**** RECORDS SHOWN
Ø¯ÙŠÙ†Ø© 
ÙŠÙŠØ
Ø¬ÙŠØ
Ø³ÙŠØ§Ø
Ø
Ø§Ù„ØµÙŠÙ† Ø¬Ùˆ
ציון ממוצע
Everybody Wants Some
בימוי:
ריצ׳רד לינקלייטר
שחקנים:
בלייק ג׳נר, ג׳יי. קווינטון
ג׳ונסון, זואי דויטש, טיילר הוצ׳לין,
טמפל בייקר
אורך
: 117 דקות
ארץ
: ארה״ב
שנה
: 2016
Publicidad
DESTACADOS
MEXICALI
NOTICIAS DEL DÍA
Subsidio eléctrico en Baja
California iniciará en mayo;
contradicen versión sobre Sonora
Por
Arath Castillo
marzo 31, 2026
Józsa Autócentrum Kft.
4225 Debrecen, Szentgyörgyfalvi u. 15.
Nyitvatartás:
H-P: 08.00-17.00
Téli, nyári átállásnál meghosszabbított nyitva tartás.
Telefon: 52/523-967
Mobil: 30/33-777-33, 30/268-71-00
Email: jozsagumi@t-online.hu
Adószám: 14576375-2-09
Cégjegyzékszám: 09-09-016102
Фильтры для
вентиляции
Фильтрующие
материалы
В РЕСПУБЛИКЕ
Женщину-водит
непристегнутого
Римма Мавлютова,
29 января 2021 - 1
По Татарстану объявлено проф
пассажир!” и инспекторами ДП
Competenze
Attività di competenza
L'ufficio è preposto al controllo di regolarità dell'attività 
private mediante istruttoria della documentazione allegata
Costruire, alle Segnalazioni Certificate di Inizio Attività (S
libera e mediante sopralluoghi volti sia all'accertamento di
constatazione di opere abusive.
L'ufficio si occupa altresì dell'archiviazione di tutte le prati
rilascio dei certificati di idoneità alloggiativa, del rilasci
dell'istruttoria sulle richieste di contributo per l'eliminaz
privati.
********
Give again, exactly as written, every line from the first one above through the line that has "NOTICIAS DEL DÍA" in it.

Ø¯ÙŠÙ†Ø© 
ÙŠÙŠØ
Ø¬ÙŠØ
Ø³ÙŠØ§Ø
Ø
Ø§Ù„ØµÙŠÙ† Ø¬Ùˆ
ציון ממוצע
Everybody Wants Some
בימוי:
ריצ׳רד לינקלייטר
שחקנים:
בלייק ג׳נר, ג׳יי. קווינטון
ג׳ונסון, זואי דויטש, טיילר הוצ׳לין,
טמפל בייקר
אורך
: 117 דקות
ארץ
: ארה״ב
שנה
: 2016
Publicidad
DESTACADOS
MEXICALI
NOTICIAS DEL DÍA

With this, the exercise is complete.